▶ [INFORMATION]:
+++
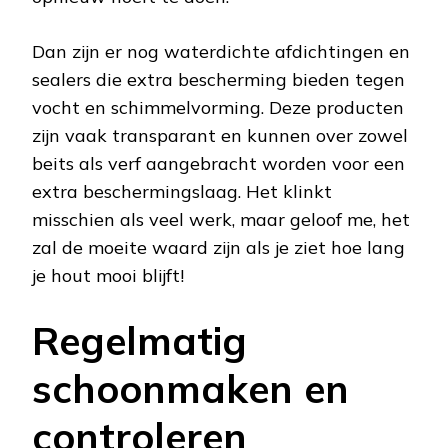
Dan zijn er nog waterdichte afdichtingen en
sealers die extra bescherming bieden tegen
vocht en schimmelvorming. Deze producten
zijn vaak transparant en kunnen over zowel
beits als verf aangebracht worden voor een
extra beschermingslaag. Het klinkt
misschien als veel werk, maar geloof me, het
zal de moeite waard zijn als je ziet hoe lang
je hout mooi blijft!
Regelmatig
schoonmaken en
controleren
+++
▶ [WHAT THE EXERCISE ASKS]:
Go through the preceding material and copy each line that has the word "zijn".

▶ [EXERCISE OUTPUT]:
Dan zijn er nog waterdichte afdichtingen en
zijn vaak transparant en kunnen over zowel
zal de moeite waard zijn als je ziet hoe lang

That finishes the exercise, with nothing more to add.